- _EXERCISE DESCRIPTION_
Each record below is to be output unchanged, and any picture is to be dropped.

DATA SUPPLIED below:

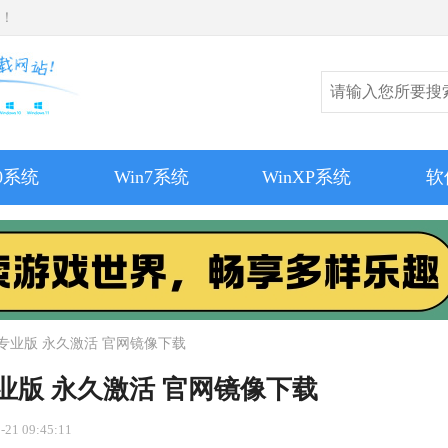
师！
10系统
Win7系统
WinXP系统
软
技术专业版 永久激活 官网镜像下载
术专业版 永久激活 官网镜像下载
21 09:45:11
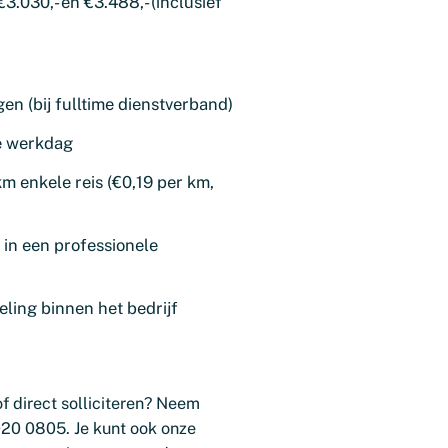
3.030,- en €3.488,- (inclusief
n (bij fulltime dienstverband)
te werkdag
m enkele reis (€0,19 per km,
in een professionele
eling binnen het bedrijf
f direct solliciteren? Neem
020 0805. Je kunt ook onze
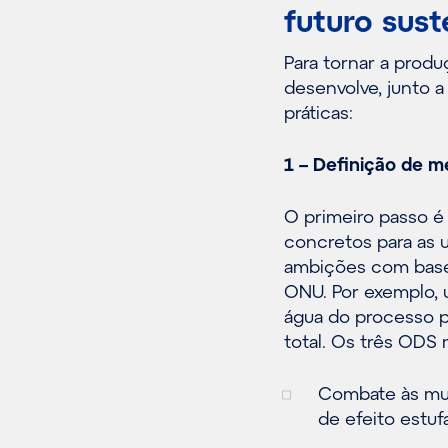
futuro sust
Para tornar a prod
desenvolve, junto a
práticas:
1 – Definição de 
O primeiro passo é 
concretos para as 
ambições com bas
ONU. Por exemplo, 
água do processo p
total. Os três ODS 
Combate às mu
de efeito estuf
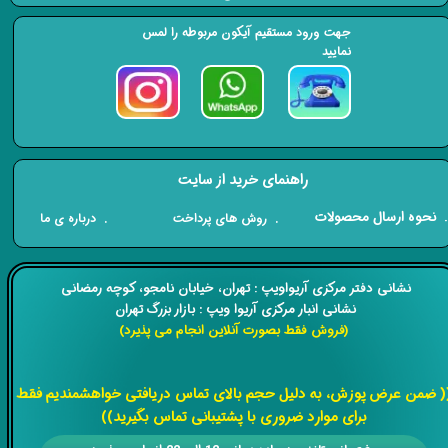
جهت ورود مستقیم آیکون مربوطه را لمس
نمایید
راهنمای خرید از سایت
​. نحوه ارسال محصولات
. درباره ی ما
. روش های پرداخت
​​نشانی دفتر مرکزی آریواویپ : تهران، خیابان نامجو،
کوچه رمضانی
نشانی انبار مرکزی آریوا ویپ : بازار بزرگ تهران
(فروش فقط بصورت آنلاین انجام می پذیرد)
​​​​​​​
( ضمن عرض پوزش، به دلیل حجم بالای تماس دریافتی خواهشمندیم فقط
برای موارد ضروری با پشتیبانی تماس بگیرید))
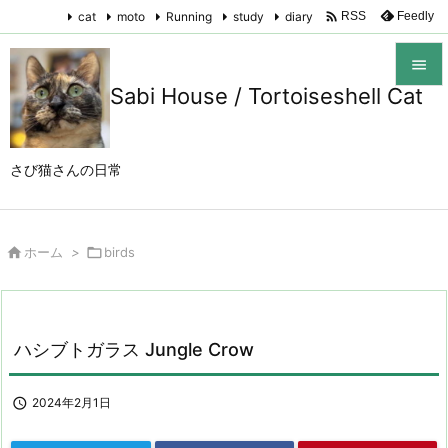

cat
moto
Running
study
diary
Feedly
RSS

Sabi House / Tortoiseshell Cat

メニュ

さび猫さんの日常
サイド

前へ

ホーム
>

birds

次へ

検索
ハシブトガラス Jungle Crow

2024年2月1日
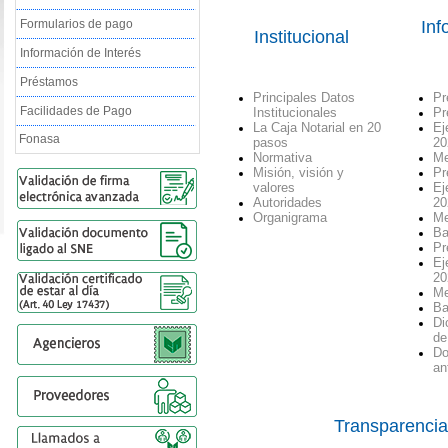
Inf
Formularios de pago
Institucional
Información de Interés
Préstamos
Principales Datos
Pr
Facilidades de Pago
Institucionales
Pr
La Caja Notarial en 20
Ej
Fonasa
pasos
20
Normativa
Me
Misión, visión y
Pr
valores
Ej
Autoridades
20
Organigrama
Me
Ba
Pr
Ej
20
Me
Ba
Di
de
Do
an
Transparencia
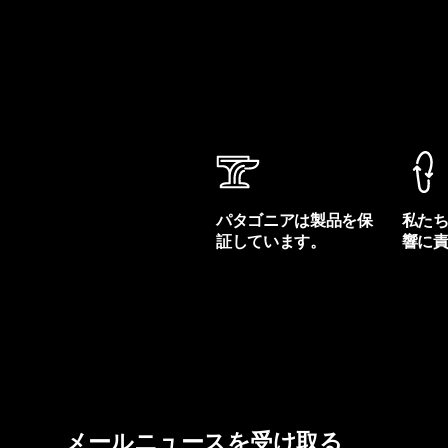
パタゴニアは製品を保
私た
証しています。
響に
製品保証を見る
フット
メールニュースを受け取る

End of DATA SUPPLIED.

- _RESPONSE TO THE EXERCISE_
师！
10系统
Win7系统
WinXP系统
软
技术专业版 永久激活 官网镜像下载
术专业版 永久激活 官网镜像下载
21 09:45:11
3.030,- en €3.488,- (inclusief
n (bij fulltime dienstverband)
te werkdag
m enkele reis (€0,19 per km,
in een professionele
eling binnen het bedrijf
f direct solliciteren? Neem
020 0805. Je kunt ook onze
futuro sust
Para tornar a prod
desenvolve, junto a
práticas:
1 – Definição de 
O primeiro passo é 
concretos para as 
ambições com bas
ONU. Por exemplo, 
água do processo p
total. Os três ODS 
Combate às mu
de efeito estuf
جهت ورود مستقیم آیکون مربوطه را لمس
نمایید
راهنمای خرید از سایت
​. نحوه ارسال محصولات
. درباره ی ما
. روش های پرداخت
​​نشانی دفتر مرکزی آریواویپ : تهران، خیابان نامجو،
کوچه رمضانی
نشانی انبار مرکزی آریوا ویپ : بازار بزرگ تهران
(فروش فقط بصورت آنلاین انجام می پذیرد)
​​​​​​​
( ضمن عرض پوزش، به دلیل حجم بالای تماس دریافتی خواهشمندیم فقط
برای موارد ضروری با پشتیبانی تماس بگیرید))

cat
moto
Running
study
diary
Feedly
RSS

Sabi House / Tortoiseshell Cat

メニュ

さび猫さんの日常
サイド

前へ

ホーム
>

birds

次へ

検索
ハシブトガラス Jungle Crow

2024年2月1日
Inf
Formularios de pago
Institucional
Información de Interés
Préstamos
Principales Datos
Pr
Facilidades de Pago
Institucionales
Pr
La Caja Notarial en 20
Ej
Fonasa
pasos
20
Normativa
Me
Misión, visión y
Pr
valores
Ej
Autoridades
20
Organigrama
Me
Ba
Pr
Ej
20
Me
Ba
Di
de
Do
an
Transparencia
パタゴニアは製品を保
私た
証しています。
響に
製品保証を見る
フット
メールニュースを受け取る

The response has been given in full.